## TASK GOAL
The output is the lines below from the one with "12 JUIN 2025 AT 14 H 33 MIN" through the one with "Adresgegevens", both included, printed exactly and with no other line.

........

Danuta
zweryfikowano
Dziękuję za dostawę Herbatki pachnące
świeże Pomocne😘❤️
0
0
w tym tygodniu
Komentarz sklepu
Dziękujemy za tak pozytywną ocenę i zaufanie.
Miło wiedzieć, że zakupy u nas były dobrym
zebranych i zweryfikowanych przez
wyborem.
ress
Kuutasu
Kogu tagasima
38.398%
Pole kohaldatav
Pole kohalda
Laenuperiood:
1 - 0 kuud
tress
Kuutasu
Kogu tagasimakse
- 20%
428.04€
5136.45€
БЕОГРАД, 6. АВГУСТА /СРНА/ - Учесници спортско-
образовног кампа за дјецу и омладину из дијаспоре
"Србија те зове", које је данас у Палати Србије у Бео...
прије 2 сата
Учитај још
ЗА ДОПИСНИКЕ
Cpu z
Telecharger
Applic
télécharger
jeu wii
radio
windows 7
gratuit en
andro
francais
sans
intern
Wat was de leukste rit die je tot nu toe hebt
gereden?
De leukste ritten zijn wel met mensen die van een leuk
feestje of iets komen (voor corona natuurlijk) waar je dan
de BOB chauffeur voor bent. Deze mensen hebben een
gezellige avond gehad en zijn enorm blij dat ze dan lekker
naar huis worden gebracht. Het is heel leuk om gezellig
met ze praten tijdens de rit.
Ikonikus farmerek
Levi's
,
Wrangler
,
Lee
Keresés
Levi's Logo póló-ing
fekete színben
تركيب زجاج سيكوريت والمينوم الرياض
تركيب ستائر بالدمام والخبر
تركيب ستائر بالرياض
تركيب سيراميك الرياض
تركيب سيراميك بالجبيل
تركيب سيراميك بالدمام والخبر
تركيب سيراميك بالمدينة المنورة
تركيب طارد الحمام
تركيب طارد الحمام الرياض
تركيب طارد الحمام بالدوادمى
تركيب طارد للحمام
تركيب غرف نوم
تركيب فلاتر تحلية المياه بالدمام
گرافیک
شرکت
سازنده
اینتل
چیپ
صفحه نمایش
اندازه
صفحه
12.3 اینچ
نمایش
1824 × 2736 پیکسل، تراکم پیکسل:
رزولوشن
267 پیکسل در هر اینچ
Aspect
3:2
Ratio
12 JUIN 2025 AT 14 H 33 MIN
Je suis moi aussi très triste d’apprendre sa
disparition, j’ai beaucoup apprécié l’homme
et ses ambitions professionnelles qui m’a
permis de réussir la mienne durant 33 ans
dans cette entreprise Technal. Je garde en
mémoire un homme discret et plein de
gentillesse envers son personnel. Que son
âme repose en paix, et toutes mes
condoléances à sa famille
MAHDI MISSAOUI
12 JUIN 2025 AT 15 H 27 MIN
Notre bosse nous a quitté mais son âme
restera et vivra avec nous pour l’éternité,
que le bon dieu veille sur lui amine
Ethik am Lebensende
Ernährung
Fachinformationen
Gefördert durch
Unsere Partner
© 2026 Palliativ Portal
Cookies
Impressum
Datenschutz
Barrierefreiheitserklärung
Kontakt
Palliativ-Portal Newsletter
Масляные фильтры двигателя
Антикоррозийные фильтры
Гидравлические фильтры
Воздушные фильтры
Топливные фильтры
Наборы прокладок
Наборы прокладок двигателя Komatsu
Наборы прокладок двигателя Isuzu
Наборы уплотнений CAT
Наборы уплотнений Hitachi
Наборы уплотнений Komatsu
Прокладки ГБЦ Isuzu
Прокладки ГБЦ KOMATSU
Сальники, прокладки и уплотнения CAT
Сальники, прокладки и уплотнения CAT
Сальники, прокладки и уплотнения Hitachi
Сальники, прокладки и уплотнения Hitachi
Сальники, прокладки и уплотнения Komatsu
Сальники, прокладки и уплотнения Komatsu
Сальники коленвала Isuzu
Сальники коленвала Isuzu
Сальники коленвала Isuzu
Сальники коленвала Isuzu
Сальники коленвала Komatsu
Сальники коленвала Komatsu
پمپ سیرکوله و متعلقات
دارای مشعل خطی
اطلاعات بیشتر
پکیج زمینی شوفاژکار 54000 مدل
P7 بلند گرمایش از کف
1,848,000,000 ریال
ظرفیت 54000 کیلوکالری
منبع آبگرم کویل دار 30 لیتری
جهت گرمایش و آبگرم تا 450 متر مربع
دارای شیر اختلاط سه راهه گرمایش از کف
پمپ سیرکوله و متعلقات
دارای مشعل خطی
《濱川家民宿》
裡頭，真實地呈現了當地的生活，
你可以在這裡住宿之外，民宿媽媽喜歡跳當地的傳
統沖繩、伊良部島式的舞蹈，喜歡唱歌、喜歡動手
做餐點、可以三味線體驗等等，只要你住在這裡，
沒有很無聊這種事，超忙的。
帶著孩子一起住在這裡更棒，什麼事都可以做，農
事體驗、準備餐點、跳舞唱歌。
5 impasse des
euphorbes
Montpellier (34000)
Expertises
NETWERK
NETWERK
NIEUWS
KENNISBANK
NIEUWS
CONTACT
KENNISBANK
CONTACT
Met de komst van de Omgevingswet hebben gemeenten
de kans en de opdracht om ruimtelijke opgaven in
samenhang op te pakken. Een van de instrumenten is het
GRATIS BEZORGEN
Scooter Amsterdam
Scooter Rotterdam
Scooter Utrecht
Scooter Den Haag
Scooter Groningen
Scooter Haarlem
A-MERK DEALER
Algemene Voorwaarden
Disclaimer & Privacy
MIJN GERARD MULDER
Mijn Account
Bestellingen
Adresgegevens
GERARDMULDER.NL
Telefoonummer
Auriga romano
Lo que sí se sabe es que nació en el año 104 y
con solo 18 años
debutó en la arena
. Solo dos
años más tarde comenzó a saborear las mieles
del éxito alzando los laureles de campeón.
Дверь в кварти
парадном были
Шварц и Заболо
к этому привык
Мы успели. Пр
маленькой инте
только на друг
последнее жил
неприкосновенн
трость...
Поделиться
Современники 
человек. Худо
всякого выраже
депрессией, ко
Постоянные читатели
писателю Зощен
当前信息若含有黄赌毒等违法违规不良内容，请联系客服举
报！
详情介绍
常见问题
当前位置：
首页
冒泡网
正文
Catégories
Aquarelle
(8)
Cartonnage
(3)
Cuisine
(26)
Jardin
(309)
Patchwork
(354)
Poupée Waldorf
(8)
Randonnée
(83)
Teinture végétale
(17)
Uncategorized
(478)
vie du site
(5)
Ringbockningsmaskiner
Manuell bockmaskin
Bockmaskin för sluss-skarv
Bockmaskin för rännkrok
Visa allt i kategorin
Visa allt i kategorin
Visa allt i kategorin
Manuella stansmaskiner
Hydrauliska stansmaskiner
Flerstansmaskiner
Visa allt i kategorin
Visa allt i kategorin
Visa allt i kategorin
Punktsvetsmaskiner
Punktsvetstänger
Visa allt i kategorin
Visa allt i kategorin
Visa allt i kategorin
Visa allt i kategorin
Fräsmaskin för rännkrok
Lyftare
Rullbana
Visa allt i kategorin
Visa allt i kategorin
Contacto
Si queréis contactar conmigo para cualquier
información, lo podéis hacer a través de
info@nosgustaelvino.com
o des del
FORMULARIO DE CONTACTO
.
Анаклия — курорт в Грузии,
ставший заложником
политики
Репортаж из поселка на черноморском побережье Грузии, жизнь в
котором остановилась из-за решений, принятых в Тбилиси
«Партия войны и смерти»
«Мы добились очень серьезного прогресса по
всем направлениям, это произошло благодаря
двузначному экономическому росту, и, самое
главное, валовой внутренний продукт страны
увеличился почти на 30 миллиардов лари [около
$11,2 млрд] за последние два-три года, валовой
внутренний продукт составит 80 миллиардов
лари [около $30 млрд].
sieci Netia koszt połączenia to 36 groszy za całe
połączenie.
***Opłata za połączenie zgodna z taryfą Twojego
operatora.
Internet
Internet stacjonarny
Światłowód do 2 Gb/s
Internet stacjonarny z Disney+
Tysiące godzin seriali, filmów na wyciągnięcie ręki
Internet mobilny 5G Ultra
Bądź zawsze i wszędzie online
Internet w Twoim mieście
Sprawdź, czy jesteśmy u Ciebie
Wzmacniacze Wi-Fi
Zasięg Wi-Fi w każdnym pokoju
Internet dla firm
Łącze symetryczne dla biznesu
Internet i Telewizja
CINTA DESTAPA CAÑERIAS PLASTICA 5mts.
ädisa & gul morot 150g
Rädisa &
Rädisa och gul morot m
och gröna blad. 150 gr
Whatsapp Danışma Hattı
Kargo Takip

........

## TASK RESULT
12 JUIN 2025 AT 14 H 33 MIN
Je suis moi aussi très triste d’apprendre sa
disparition, j’ai beaucoup apprécié l’homme
et ses ambitions professionnelles qui m’a
permis de réussir la mienne durant 33 ans
dans cette entreprise Technal. Je garde en
mémoire un homme discret et plein de
gentillesse envers son personnel. Que son
âme repose en paix, et toutes mes
condoléances à sa famille
MAHDI MISSAOUI
12 JUIN 2025 AT 15 H 27 MIN
Notre bosse nous a quitté mais son âme
restera et vivra avec nous pour l’éternité,
que le bon dieu veille sur lui amine
Ethik am Lebensende
Ernährung
Fachinformationen
Gefördert durch
Unsere Partner
© 2026 Palliativ Portal
Cookies
Impressum
Datenschutz
Barrierefreiheitserklärung
Kontakt
Palliativ-Portal Newsletter
Масляные фильтры двигателя
Антикоррозийные фильтры
Гидравлические фильтры
Воздушные фильтры
Топливные фильтры
Наборы прокладок
Наборы прокладок двигателя Komatsu
Наборы прокладок двигателя Isuzu
Наборы уплотнений CAT
Наборы уплотнений Hitachi
Наборы уплотнений Komatsu
Прокладки ГБЦ Isuzu
Прокладки ГБЦ KOMATSU
Сальники, прокладки и уплотнения CAT
Сальники, прокладки и уплотнения CAT
Сальники, прокладки и уплотнения Hitachi
Сальники, прокладки и уплотнения Hitachi
Сальники, прокладки и уплотнения Komatsu
Сальники, прокладки и уплотнения Komatsu
Сальники коленвала Isuzu
Сальники коленвала Isuzu
Сальники коленвала Isuzu
Сальники коленвала Isuzu
Сальники коленвала Komatsu
Сальники коленвала Komatsu
پمپ سیرکوله و متعلقات
دارای مشعل خطی
اطلاعات بیشتر
پکیج زمینی شوفاژکار 54000 مدل
P7 بلند گرمایش از کف
1,848,000,000 ریال
ظرفیت 54000 کیلوکالری
منبع آبگرم کویل دار 30 لیتری
جهت گرمایش و آبگرم تا 450 متر مربع
دارای شیر اختلاط سه راهه گرمایش از کف
پمپ سیرکوله و متعلقات
دارای مشعل خطی
《濱川家民宿》
裡頭，真實地呈現了當地的生活，
你可以在這裡住宿之外，民宿媽媽喜歡跳當地的傳
統沖繩、伊良部島式的舞蹈，喜歡唱歌、喜歡動手
做餐點、可以三味線體驗等等，只要你住在這裡，
沒有很無聊這種事，超忙的。
帶著孩子一起住在這裡更棒，什麼事都可以做，農
事體驗、準備餐點、跳舞唱歌。
5 impasse des
euphorbes
Montpellier (34000)
Expertises
NETWERK
NETWERK
NIEUWS
KENNISBANK
NIEUWS
CONTACT
KENNISBANK
CONTACT
Met de komst van de Omgevingswet hebben gemeenten
de kans en de opdracht om ruimtelijke opgaven in
samenhang op te pakken. Een van de instrumenten is het
GRATIS BEZORGEN
Scooter Amsterdam
Scooter Rotterdam
Scooter Utrecht
Scooter Den Haag
Scooter Groningen
Scooter Haarlem
A-MERK DEALER
Algemene Voorwaarden
Disclaimer & Privacy
MIJN GERARD MULDER
Mijn Account
Bestellingen
Adresgegevens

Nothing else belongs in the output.